PARAMARIBO – “Het recht op een menswaardig bestaan wordt door de huidige realiteit van duizenden mensen met een beperking systematisch geschonden. Het Ministerie van Sociale Zaken en Volkshuisvesting (SoZaVo) laat keer op keer zien dat mensen met een beperking geen prioriteit zijn”, zegt Aniel Koendjbiharie, voorzitter van Stichting Wan Okasi.
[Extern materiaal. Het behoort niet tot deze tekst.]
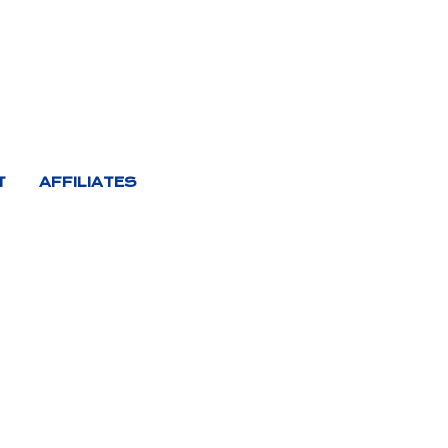
T
AFFILIATES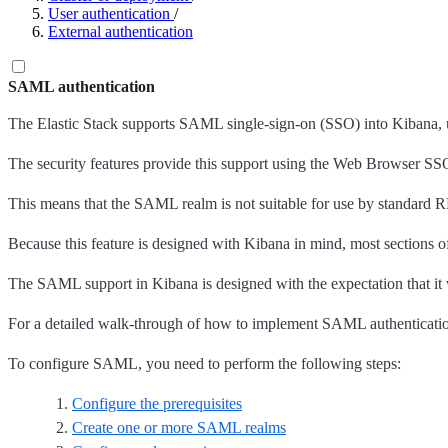
User authentication
/
External authentication
SAML authentication
The Elastic Stack supports SAML single-sign-on (SSO) into Kibana, u
The security features provide this support using the Web Browser SSO p
This means that the SAML realm is not suitable for use by standard R
Because this feature is designed with Kibana in mind, most sections
The SAML support in Kibana is designed with the expectation that it wi
For a detailed walk-through of how to implement SAML authentication 
To configure SAML, you need to perform the following steps:
Configure the prerequisites
Create one or more SAML realms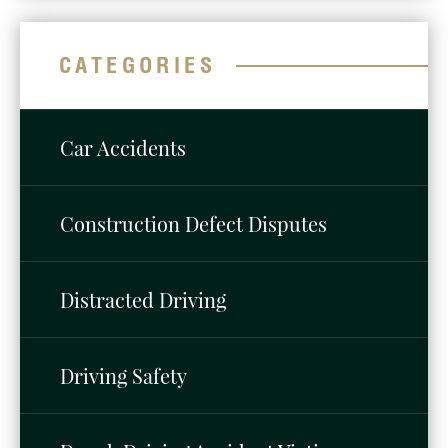
CATEGORIES
Car Accidents
Construction Defect Disputes
Distracted Driving
Driving Safety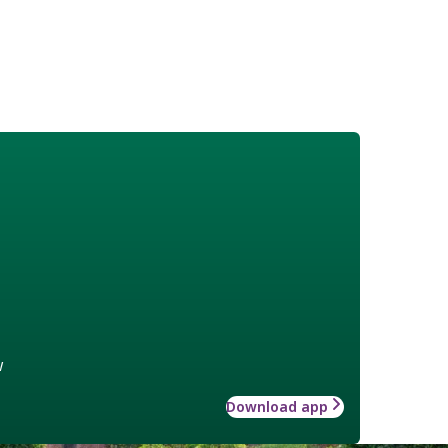
w
Download app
Hij uit zijn zorgen in aanloop naar de Internationale Dag van Mensen met een Beperking (3 december), een dag die wereldwijd wordt benut om aandacht te vragen voor de rechten en waardigheid van mensen met een beperking. In Suriname wordt deze dag echter meer dan ooit een oproep tot actie.
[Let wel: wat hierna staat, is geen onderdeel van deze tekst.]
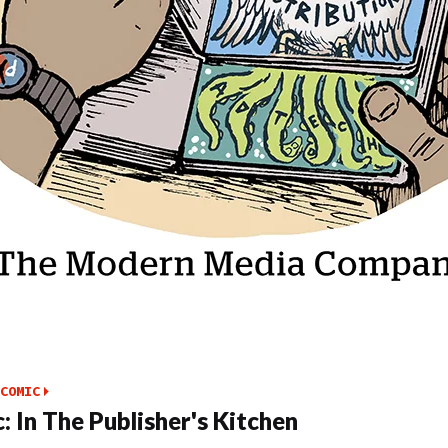
COMIC
: In The Publisher's Kitchen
De economische crisis in Suriname heeft de omstandigheden van mensen met een beperking verslechterd. Terwijl de kosten van basisbehoeften blijven stijgen, zijn de financiële uitkeringen voor deze groep ver onder de armoedegrens. Dit dwingt hen tot een onhoudbare afhankelijkheid van familie en anderen.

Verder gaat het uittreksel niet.